2019 is the year when banks will come under significant threat from big tech and new entrants and need a fast and effective way of competing in the new open financial eco-system.
Putting Customers first
Once you’ve decided as a bank to adopt the platform approach and build out the technical foundations of a future LaaS model, you must then start to consider something much more important – what your consumers want. LaaS platforms should constantly be thinking
about their customer’s customer, this way they never lose sight of what the LaaS proposition is trying to achieve and they can constantly re-assess whether it is truly able to fulfil the needs of businesses looking to access working capital.

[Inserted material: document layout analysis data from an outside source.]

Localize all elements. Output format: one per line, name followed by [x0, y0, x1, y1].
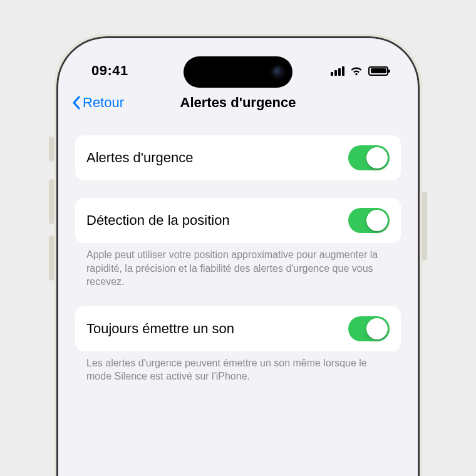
toggle-always-play-sound[interactable] [348, 316, 390, 341]
wifi-icon [349, 66, 363, 76]
back-button[interactable]: Retour [71, 95, 124, 111]
toggle-emergency-alerts[interactable] [348, 145, 390, 170]
front-camera [272, 66, 284, 78]
row-location-detection[interactable]: Détection de la position [75, 198, 401, 243]
cellular-signal-icon [331, 66, 344, 76]
row-always-play-sound[interactable]: Toujours émettre un son [75, 306, 401, 351]
row-emergency-alerts[interactable]: Alertes d'urgence [75, 135, 401, 180]
chevron-left-icon [71, 95, 81, 110]
status-time: 09:41 [91, 63, 128, 79]
status-right [331, 66, 388, 76]
row-sound-footer: Les alertes d'urgence peuvent émettre un… [75, 351, 401, 383]
phone-frame: 09:41 [54, 34, 422, 476]
row-label: Détection de la position [86, 212, 230, 229]
back-label: Retour [83, 95, 124, 111]
row-location-footer: Apple peut utiliser votre position appro… [75, 243, 401, 289]
volume-up-button [49, 179, 54, 224]
screen: 09:41 [63, 43, 413, 476]
dynamic-island [184, 56, 292, 88]
battery-icon [368, 66, 388, 76]
toggle-location-detection[interactable] [348, 208, 390, 233]
settings-content: Alertes d'urgence Détection de la positi… [63, 118, 413, 383]
nav-header: Retour Alertes d'urgence [63, 88, 413, 118]
volume-down-button [49, 235, 54, 281]
row-label: Alertes d'urgence [86, 150, 194, 166]
power-button [422, 192, 427, 261]
screenshot-stage: 09:41 [0, 0, 476, 476]
row-label: Toujours émettre un son [86, 321, 234, 337]
mute-switch [49, 137, 54, 162]
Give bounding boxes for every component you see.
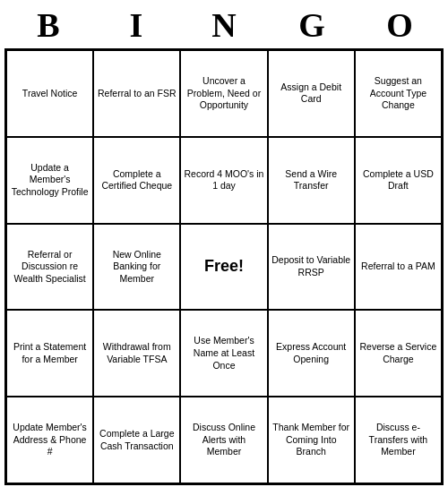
bingo-cell-r2c1[interactable]: New Online Banking for Member (93, 224, 180, 311)
bingo-cell-r0c2[interactable]: Uncover a Problem, Need or Opportunity (180, 50, 267, 137)
bingo-cell-r0c1[interactable]: Referral to an FSR (93, 50, 180, 137)
bingo-cell-r4c1[interactable]: Complete a Large Cash Transaction (93, 397, 180, 483)
bingo-cell-r2c2[interactable]: Free! (180, 224, 267, 311)
letter-b: B (13, 5, 84, 45)
bingo-cell-r1c0[interactable]: Update a Member's Technology Profile (6, 137, 93, 224)
letter-i: I (100, 5, 172, 45)
bingo-cell-r1c1[interactable]: Complete a Certified Cheque (93, 137, 180, 224)
bingo-title-row: B I N G O (4, 0, 444, 48)
bingo-cell-r0c0[interactable]: Travel Notice (6, 50, 93, 137)
bingo-cell-r4c2[interactable]: Discuss Online Alerts with Member (180, 397, 267, 483)
bingo-cell-r3c1[interactable]: Withdrawal from Variable TFSA (93, 310, 180, 397)
bingo-cell-r3c0[interactable]: Print a Statement for a Member (6, 310, 93, 397)
bingo-cell-r0c3[interactable]: Assign a Debit Card (268, 50, 355, 137)
bingo-cell-r4c0[interactable]: Update Member's Address & Phone # (6, 397, 93, 483)
bingo-cell-r2c0[interactable]: Referral or Discussion re Wealth Special… (6, 224, 93, 311)
letter-g: G (276, 5, 348, 45)
letter-o: O (364, 5, 435, 45)
bingo-cell-r1c2[interactable]: Record 4 MOO's in 1 day (180, 137, 267, 224)
letter-n: N (188, 5, 260, 45)
bingo-cell-r3c2[interactable]: Use Member's Name at Least Once (180, 310, 267, 397)
bingo-grid: Travel NoticeReferral to an FSRUncover a… (4, 48, 444, 485)
bingo-cell-r4c3[interactable]: Thank Member for Coming Into Branch (268, 397, 355, 483)
bingo-cell-r1c4[interactable]: Complete a USD Draft (355, 137, 442, 224)
bingo-cell-r2c4[interactable]: Referral to a PAM (355, 224, 442, 311)
bingo-cell-r3c3[interactable]: Express Account Opening (268, 310, 355, 397)
bingo-cell-r3c4[interactable]: Reverse a Service Charge (355, 310, 442, 397)
bingo-cell-r4c4[interactable]: Discuss e-Transfers with Member (355, 397, 442, 483)
bingo-cell-r2c3[interactable]: Deposit to Variable RRSP (268, 224, 355, 311)
bingo-cell-r1c3[interactable]: Send a Wire Transfer (268, 137, 355, 224)
bingo-cell-r0c4[interactable]: Suggest an Account Type Change (355, 50, 442, 137)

In a recent Accenture paper titled "Driving Customer Growth In The Point-Of-Sale Lending Market", they call out five consumer needs which need to be fulfilled to succeed in this new environment, all of which can be achieved with a LaaS platform approach:
- "Make it fast and smooth" - Create and Deliver new digital loan products which have straight through processing (STP) capability
- "Have my needs at heart" - Perform bespoke needs analysis using traditional & alternative data sources
- "Make credit available wherever I am" - Integrate your new LaaS APIs into Lending Marketplaces (Accounting Packages, Brokers, Merchants, e-marketplaces etc.) or on your own website
- "Make it appealing to me" - Create new products and pricing specifically for this new market. Incentivise business to share more data by adjusting rates to risk
- "Make me want to come back" - Give the customer more than just credit (give them real-time alerts about their cash flow) via digital channels (iMessage, WhatsApp)
New consumer attitudes towards SME lending will drive a transformation in the way corporate finance is delivered to the market in future. The emergence of API accessible, consumer consented data, advanced analytics and robotic process automation are enough
to re-imagine credit through LaaS for all businesses requiring working capital from their bank.